*WHAT YOU WILL DO:*
The answer must be every line of the records below that contains the word "presovanja", copied out.
□ □ □ □
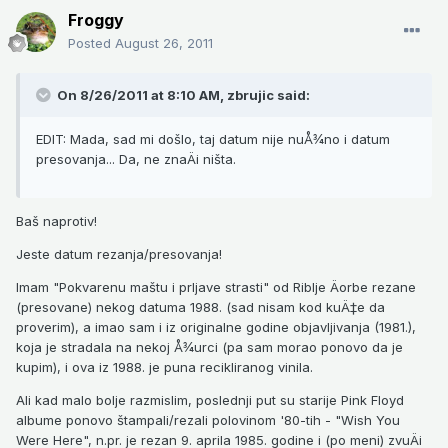
Froggy
Posted
August 26, 2011
On 8/26/2011 at 8:10 AM, zbrujic said:
EDIT: Mada, sad mi došlo, taj datum nije nuÅ¾no i datum
presovanja... Da, ne znaÄi ništa.
Baš naprotiv!
Jeste datum rezanja/presovanja!
Imam "Pokvarenu maštu i prljave strasti" od Riblje Äorbe rezane
(presovane) nekog datuma 1988. (sad nisam kod kuÄ‡e da
proverim), a imao sam i iz originalne godine objavljivanja (1981.),
koja je stradala na nekoj Å¾urci (pa sam morao ponovo da je
kupim), i ova iz 1988. je puna recikliranog vinila.
Ali kad malo bolje razmislim, poslednji put su starije Pink Floyd
albume ponovo štampali/rezali polovinom '80-tih - "Wish You
Were Here", n.pr. je rezan 9. aprila 1985. godine i (po meni) zvuÄi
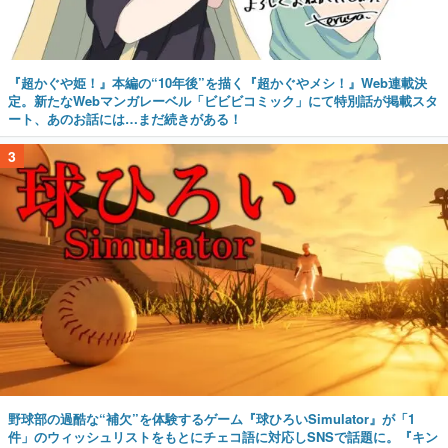
『超かぐや姫！』本編の“10年後”を描く『超かぐやメシ！』Web連載決
定。新たなWebマンガレーベル「ビビビコミック」にて特別話が掲載スタ
ート、あのお話には…まだ続きがある！
3
野球部の過酷な“補欠”を体験するゲーム『球ひろいSimulator』が「1
件」のウィッシュリストをもとにチェコ語に対応しSNSで話題に。『キン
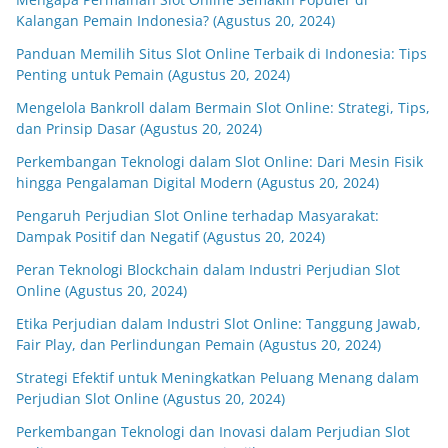
Kalangan Pemain Indonesia? (Agustus 20, 2024)
Panduan Memilih Situs Slot Online Terbaik di Indonesia: Tips
Penting untuk Pemain (Agustus 20, 2024)
Mengelola Bankroll dalam Bermain Slot Online: Strategi, Tips,
dan Prinsip Dasar (Agustus 20, 2024)
Perkembangan Teknologi dalam Slot Online: Dari Mesin Fisik
hingga Pengalaman Digital Modern (Agustus 20, 2024)
Pengaruh Perjudian Slot Online terhadap Masyarakat:
Dampak Positif dan Negatif (Agustus 20, 2024)
Peran Teknologi Blockchain dalam Industri Perjudian Slot
Online (Agustus 20, 2024)
Etika Perjudian dalam Industri Slot Online: Tanggung Jawab,
Fair Play, dan Perlindungan Pemain (Agustus 20, 2024)
Strategi Efektif untuk Meningkatkan Peluang Menang dalam
Perjudian Slot Online (Agustus 20, 2024)
Perkembangan Teknologi dan Inovasi dalam Perjudian Slot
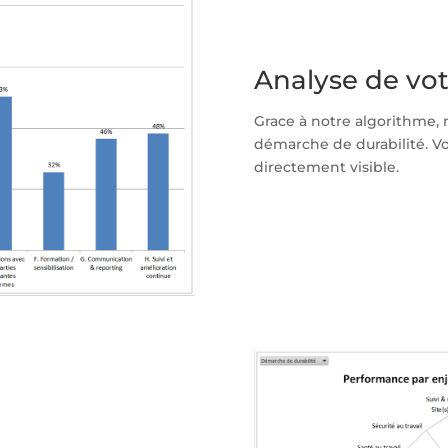
Analyse de vo
Grace à notre algorithme, 
démarche de durabilité. Vo
directement visible.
□ □ □ □
*RESULT:*
presovanja... Da, ne znaÄi ništa.
Jeste datum rezanja/presovanja!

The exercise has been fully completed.